Background: Inflammation has become the culmination point for several chronic diseases
like skin diseases, asthma, neurological disorders, cancer, and cardiovascular disorders. Mini
αA-crystallin peptide, identified from a highly conserved region of human lens protein αA-crystallin,
is known to have a chaperone-like function; hence, it has generated interest in exploring the
anti-inflammatory potential of the peptide.
Objective: The objective of the study was to evaluate the anti-inflammatory potential of mini αA
chaperones using in vitro, ex-vivo, and in vivo models.
Methods: The peptide was tested for its phosphodiestarase4 B inhibition, anti-inflammatory and
free radical scavenging abilities in HaCaT cells. Carbopol gel formulations with varying concentrations
of mini αA-crystallin peptide and diclofenac sodium were prepared and optimized. Skin
permeation studies of prepared formulations were carried out on excised abdominal skin of Wistar
rat using a vertical type diffusion cell. Carrageenan induced rat paw oedema model was used for determining
the anti-inflammatory potential of the peptide in prepared gel formulation with or without
Results: The peptide exhibited appreciable free radical scavenging and weak PDE4B inhibition.

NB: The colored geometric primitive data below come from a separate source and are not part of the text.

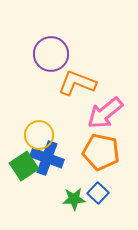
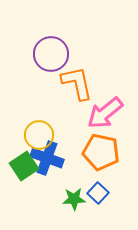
orange L-shape: rotated 57 degrees clockwise
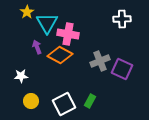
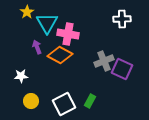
gray cross: moved 4 px right
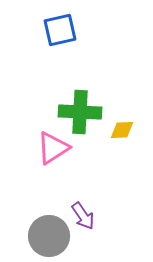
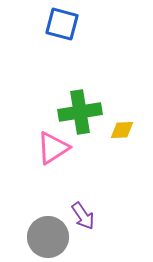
blue square: moved 2 px right, 6 px up; rotated 28 degrees clockwise
green cross: rotated 12 degrees counterclockwise
gray circle: moved 1 px left, 1 px down
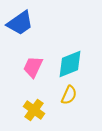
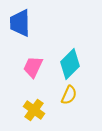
blue trapezoid: rotated 124 degrees clockwise
cyan diamond: rotated 24 degrees counterclockwise
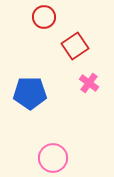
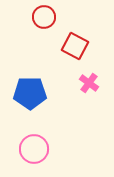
red square: rotated 28 degrees counterclockwise
pink circle: moved 19 px left, 9 px up
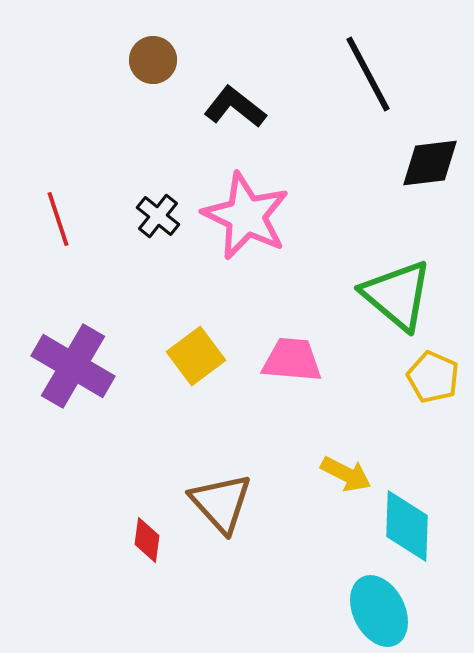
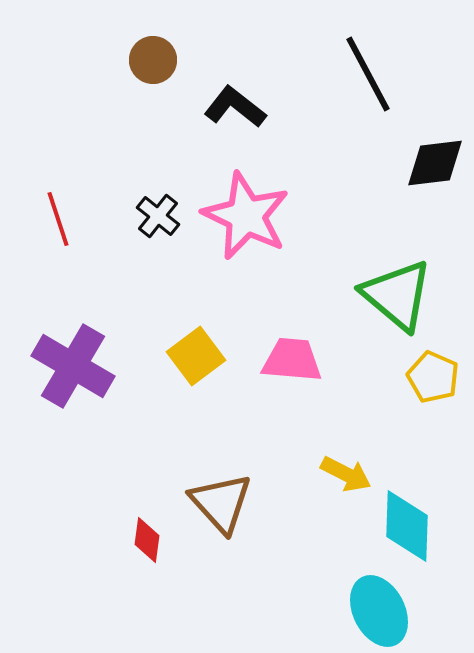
black diamond: moved 5 px right
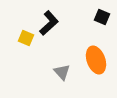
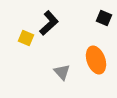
black square: moved 2 px right, 1 px down
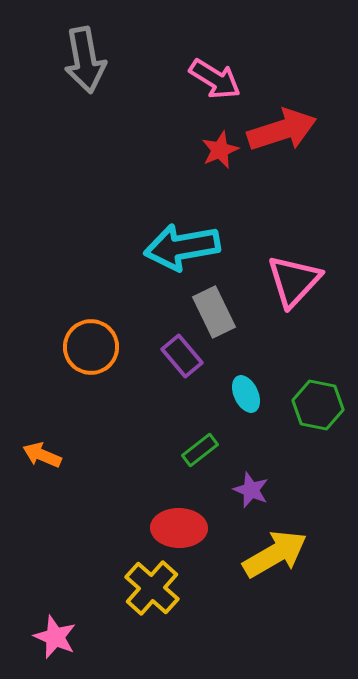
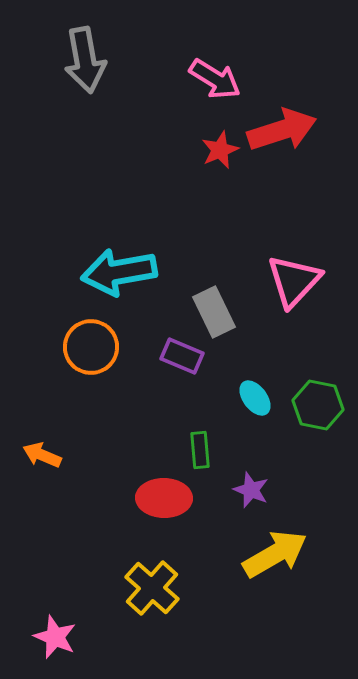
cyan arrow: moved 63 px left, 25 px down
purple rectangle: rotated 27 degrees counterclockwise
cyan ellipse: moved 9 px right, 4 px down; rotated 12 degrees counterclockwise
green rectangle: rotated 57 degrees counterclockwise
red ellipse: moved 15 px left, 30 px up
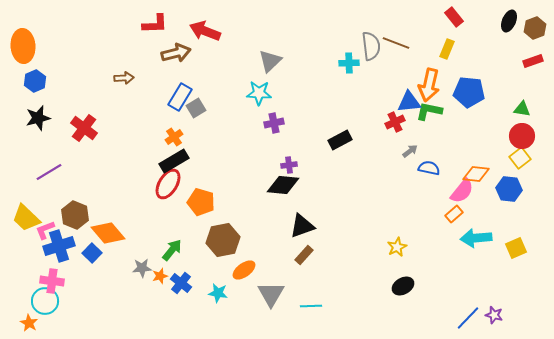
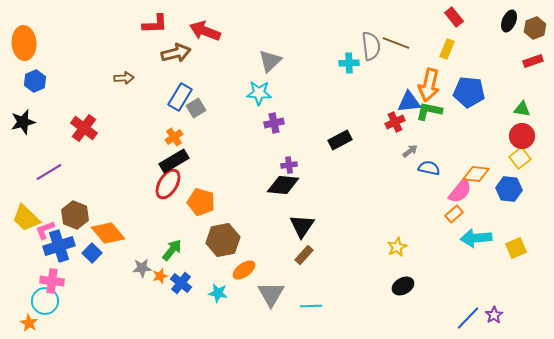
orange ellipse at (23, 46): moved 1 px right, 3 px up
black star at (38, 118): moved 15 px left, 4 px down
pink semicircle at (462, 191): moved 2 px left
black triangle at (302, 226): rotated 36 degrees counterclockwise
purple star at (494, 315): rotated 24 degrees clockwise
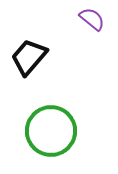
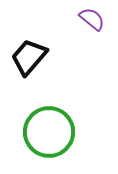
green circle: moved 2 px left, 1 px down
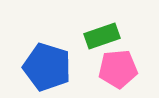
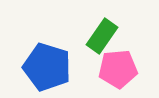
green rectangle: rotated 36 degrees counterclockwise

Gel formulation with 1% Tween-80, 1% carbopol, and 10% ethanol showed better permeation compared
to other formulations. The in vitro skin permeation studies revealed good improvement in
permeation characteristics of diclofenac and peptide from the gels. The peptide was retained within
the skin tissue, which is an ideal requirement for the delivery of an anti-inflammatory topical formulation.
In preclinical anti-inflammatory studies, gel formulation containing mini αA-peptide and
diclofenac sodium showed a significant decrease in paw volume compared to other combinations
Conclusion: The study revealed the additive effect in anti-inflammatory activity by combining
mini-αA peptide and diclofenac sodium which effectively reduced the inflammation.